Sunday, September 4, 2011

September 18, 1867 --- The Manchester Martyrs

In Manchester, some 30 Fenians ambush an unescorted police van carrying the prisoners "Colonel Kelly" and "Captain Deasy", leaders of an abortive rising in Ireland that March. The unarmed police driver surrenders but, an officer riding with the prisoner in the van is killed by a bullet fired through the padlocked door. The bullet goes clean through his head.

The prisoners and most of the gang escape (the American-born Kelly and his comrade were never recaptured) but an angry crowd captures three members of the rear guard. The three - Allen, Larkin and O'Brien - are charged with the murder of Sgt. Brett. Allen is said to have fired the fatal shot.

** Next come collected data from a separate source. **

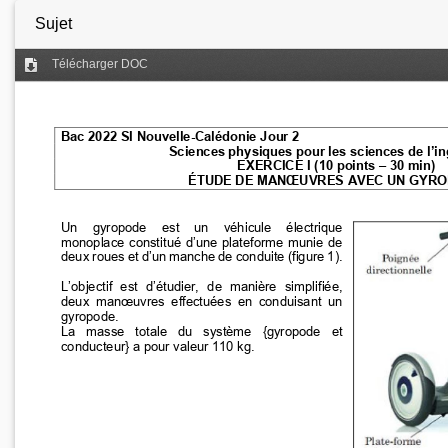
Sujet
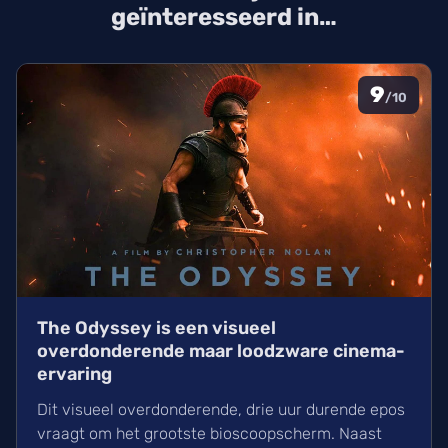
geïnteresseerd in…
9
/10
The Odyssey is een visueel
overdonderende maar loodzware cinema-
ervaring
Dit visueel overdonderende, drie uur durende epos
vraagt om het grootste bioscoopscherm. Naast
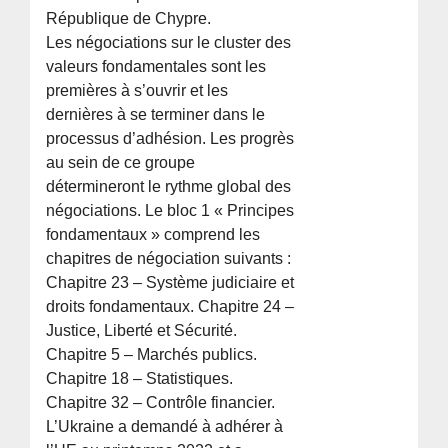
République de Chypre.
Les négociations sur le cluster des
valeurs fondamentales sont les
premières à s’ouvrir et les
dernières à se terminer dans le
processus d’adhésion. Les progrès
au sein de ce groupe
détermineront le rythme global des
négociations. Le bloc 1 « Principes
fondamentaux » comprend les
chapitres de négociation suivants :
Chapitre 23 – Système judiciaire et
droits fondamentaux. Chapitre 24 –
Justice, Liberté et Sécurité.
Chapitre 5 – Marchés publics.
Chapitre 18 – Statistiques.
Chapitre 32 – Contrôle financier.
L’Ukraine a demandé à adhérer à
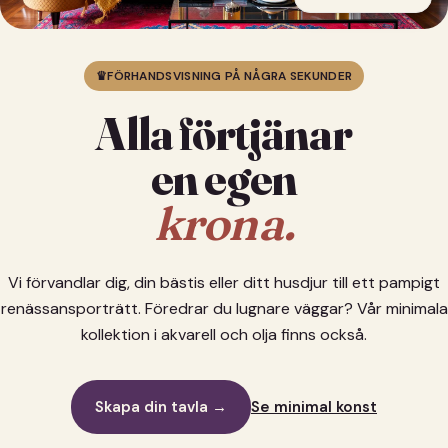
♛
FÖRHANDSVISNING PÅ NÅGRA SEKUNDER
Alla förtjänar
en egen
krona.
Vi förvandlar dig, din bästis eller ditt husdjur till ett pampigt
renässansporträtt. Föredrar du lugnare väggar? Vår minimala
kollektion i akvarell och olja finns också.
Skapa din tavla →
Se minimal konst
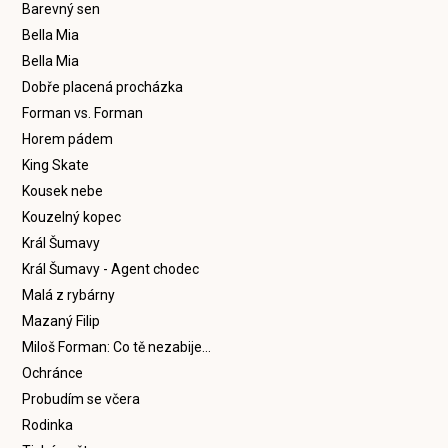
Barevný sen
Bella Mia
Bella Mia
Dobře placená procházka
Forman vs. Forman
Horem pádem
King Skate
Kousek nebe
Kouzelný kopec
Král Šumavy
Král Šumavy - Agent chodec
Malá z rybárny
Mazaný Filip
Miloš Forman: Co tě nezabije…
Ochránce
Probudím se včera
Rodinka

The three were made to parade in a police lineup while in leg-irons, and identified by paid witnesses, it is no surprise that the jury quickly found them guilty. While there is no dispute that the men took part in the "breakout," there is no legitimate evidence that any of them actually killed the policeman. Expecting at worst lengthy prison terms, the three were instead sentenced to die.

Larkin told the judge, "I have nothing to regret ... I can only say, God save Ireland." They hung outside Manchester jail on 23 November. The Queen wrote her daughter, "We shall have to hang some & it should have been done before," although she did pray for them the night before the hangings. In Dublin, 50,000 people attended a mock funeral for the men, forever known as the "Manchester Martyrs." The poet T.D. Sullivan's ballad was sung across Ireland, with Larkin's words featured in the refrain sung to the tune of "Tramp, Tramp, Tramp.":
"'God Save Ireland," said they proudly;
"God save Ireland," said they all,
Whether on the scaffold high, or the battle-field we die,
Oh, what matter when for Erin dear we fall!"

Ten years later, in the House of Commons, reference was made to the Manchester murderers. A then unknown Irish MP rose amid jeers to declare, "I do not believe, and never shall believe, that any murder was committed at Manchester." He was Charles Stewart Parnell.